5.1.4. Constitutive model

For this project, we want to predict the passive material properties of the cardiac tissue given the observed experimental data in Fig. 5.7. So in addition to the geometric model in Fig. 5.5 we need a material constitutive model that captures the cardiac tissue properties that we are interested in. For this project we will use the Guccione model. This model, and many other potential models to use, is available in the Physiome Repository - https://models.physiomeproject.org/e/26d/guccione.cellml/view. You will need to download the CellML file for this model from the repository, make sure you save it somewhere convenient.

The equations for the Guccione model are shown in Fig. 5.9 (you can see the exact equations used in the model repository - https://models.physiomeproject.org/e/26d/guccione.cellml/@@cellml_math).


Fig. 5.9 The equations of Guccione model defining the 6 components of the stress tensor, T, given the 6 components of the strain tensor, E. The four material parameters we want to estimate in this project are highlighted (c1 … c4). The transverse isotropic nature of this model can be seen by comparing the equation for the fibre stress (T11) to that for both of the the cross-fibre stresses (T22 and T33). Understanding which material parameters are important for each of the stress-strain relationships will help guide your parameter estimation.

5.1.5. Workflow construction

Following the “manual segmentation” method, we will be using a manual parameter estimation method to predict the passive material properties of the cardiac tissue described in Fig. 5.7. Therefore, the second step in this project is to construct a workflow in MAP Client that will let you perform some simulations using the cardiac tissue model with your estimated material parameters, and then compare your simulation results to the data you measured.

You will need to start MAP Client and create a new workflow via the menu item File ‣ New ‣ Workflow. This just requires you to select a folder: create a new, empty folder, for example estimationproject on the Desktop, and select it.

For this project you will need to make use of the following MAP Client steps.

  • Iron Simulation – to perform the actual simulation.
  • Simulation Review – to compare simulated data to measured data.
  • Graph Segmentation – to enter the numeric values extracted from the experimental data.
  • File Chooser – to provide the CellML file for the Guccione model.
  • Directory Chooser – to define an output folder to store the simulation results.
  • Parameter Setting – to define your current estimate of the passive material properties.
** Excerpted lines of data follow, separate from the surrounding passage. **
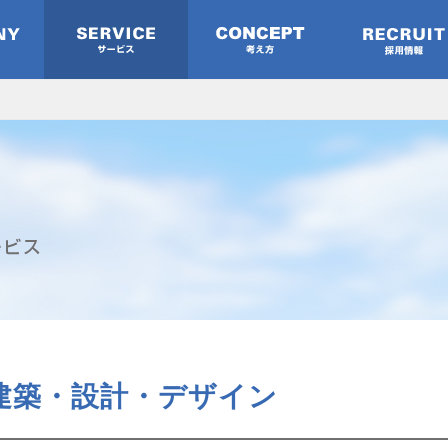
建築・設計・デザイン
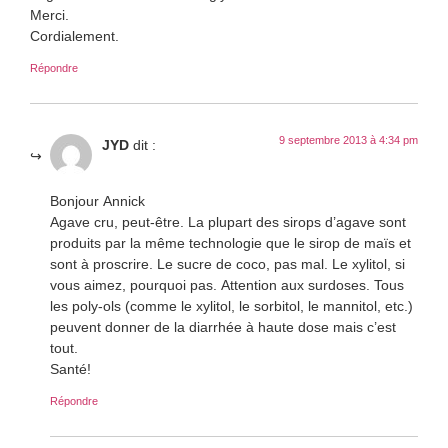
Merci.
Cordialement.
Répondre
9 septembre 2013 à 4:34 pm
JYD
dit :
Bonjour Annick
Agave cru, peut-être. La plupart des sirops d’agave sont
produits par la même technologie que le sirop de maïs et
sont à proscrire. Le sucre de coco, pas mal. Le xylitol, si
vous aimez, pourquoi pas. Attention aux surdoses. Tous
les poly-ols (comme le xylitol, le sorbitol, le mannitol, etc.)
peuvent donner de la diarrhée à haute dose mais c’est
tout.
Santé!
Répondre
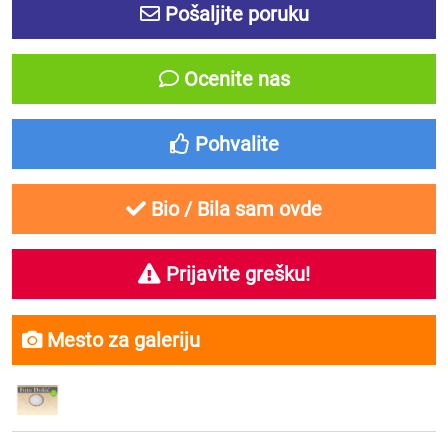
Pošaljite poruku
Ocenite nas
Pohvalite
Bio / Bila sam ovde
Prijavite grešku!
Mesto za galeriju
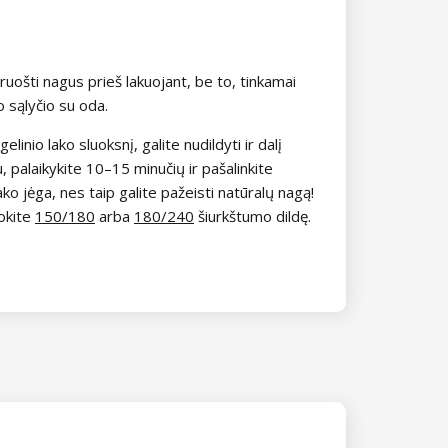
uošti nagus prieš lakuojant, be to, tinkamai
to sąlyčio su oda.
elinio lako sluoksnį, galite nudildyti ir dalį
, palaikykite 10–15 minučių ir pašalinkite
ko jėga, nes taip galite pažeisti natūralų nagą!
okite
150/180
arba
180/240
šiurkštumo dildę.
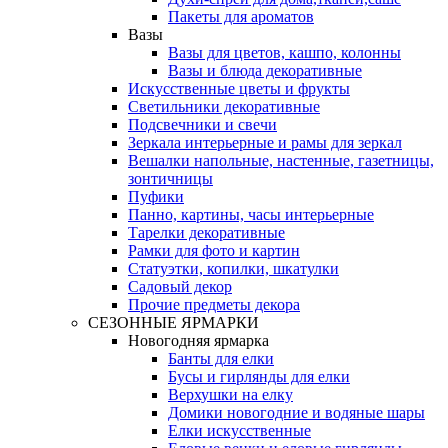
Пакеты для ароматов
Вазы
Вазы для цветов, кашпо, колонны
Вазы и блюда декоративные
Искусственные цветы и фрукты
Светильники декоративные
Подсвечники и свечи
Зеркала интерьерные и рамы для зеркал
Вешалки напольные, настенные, газетницы,
зонтичницы
Пуфики
Панно, картины, часы интерьерные
Тарелки декоративные
Рамки для фото и картин
Статуэтки, копилки, шкатулки
Садовый декор
Прочие предметы декора
СЕЗОННЫЕ ЯРМАРКИ
Новогодняя ярмарка
Банты для елки
Бусы и гирлянды для елки
Верхушки на елку
Домики новогодние и водяные шары
Елки искусственные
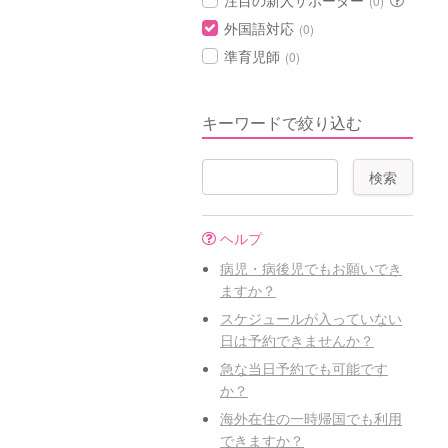
注目の新人サポーター
(0)
外国語対応
(0)
準育児師
(0)
キーワードで絞り込む
ヘルプ
病児・病後児でもお願いでき
ますか？
スケジュールが入っていない
日は予約できませんか？
急な当日予約でも可能です
か？
海外在住の一時帰国でも利用
できますか？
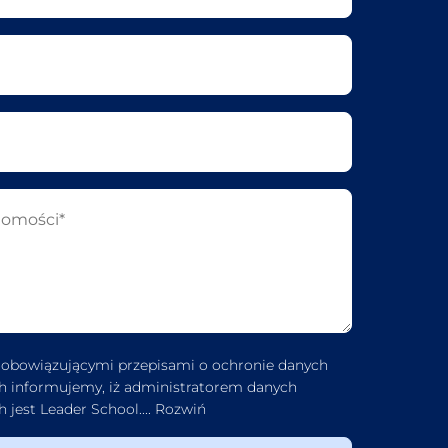
 obowiązującymi przepisami o ochronie danych
 informujemy, iż administratorem danych
 jest Leader School.
...
Rozwiń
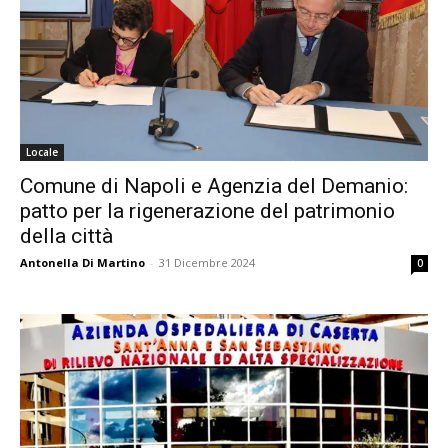
Locale
Comune di Napoli e Agenzia del Demanio:
patto per la rigenerazione del patrimonio
della città
Antonella Di Martino
-
31 Dicembre 2024
0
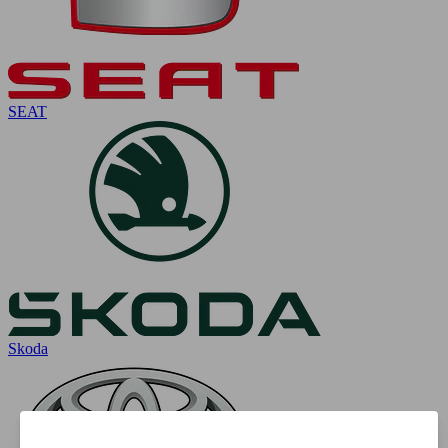
SEAT
Skoda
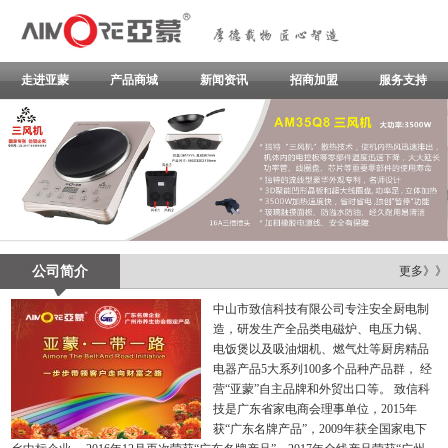
走进亚蒙
产品商城
新闻资讯
招商加盟
服务支持
公司简介
更多》》
中山市致信科技有限公司专注安全厨电制
造，研发生产全品类电磁炉、电压力锅、
电饭煲以及吸油烟机、燃气灶等厨房精品
电器产品5大系列100多个品种产品群， 经
营“亚蒙”自主品牌和外贸出口等。 致信科
技是广东省家电商会理事单位，2015年
获“广东名牌产品”，2009年获全国家电下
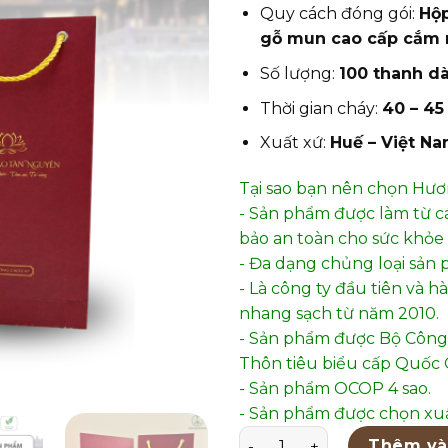
Quy cách đóng gói:
Hộp
gỗ mun cao cấp cắm 
Số lượng:
100 thanh d
Thời gian cháy:
40 – 45
Xuất xứ:
Huế – Việt N
Tại sao bạn nên chọn Hư
- Sản phẩm được làm từ c
bảo an toàn cho sức khỏe 
- Đa dạng chủng loại sản 
- Là công ty đầu tiên và 
nhang sạch từ năm 2010.
- Sản phẩm được Bộ Công
Thôn tiêu biểu cấp Quốc G
- Sản phẩm OCOP 4 sao.
- Sản phẩm được chọn xuấ
COMBO HƯƠNG ĐẠO CAO CẤ
Thêm và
We suggest starting with the Iron Simulation step and using the port definitions to determine the workflow connectivity. In the configuration of the workflow, you should be able to enter your current estimates for the four material parameters and the numeric values measured from the experimental data. The Graph Segmentation step expects 10 data points to be given – the first 5 should be the fibre direction and the second 5 the cross-fibre direction.

On execution, your workflow should perform the required simulations and present you with a comparison of your simulation results with the measured experimental data.

5.1.6. Parameter estimation

As mentioned, we will be using a manual estimation process in this project. This requires you to use your workflow to estimate parameter values and compare the predicted tissue behaviour to that you have measured from the experimental data. And then repeat until you are happy with the comparison.

Some tips that might help:

  • the parameter values are whole numbers
  • what is the main effect of each of the parameters?
  • how accurate are your measured values?
  • how accurate is the printed graph?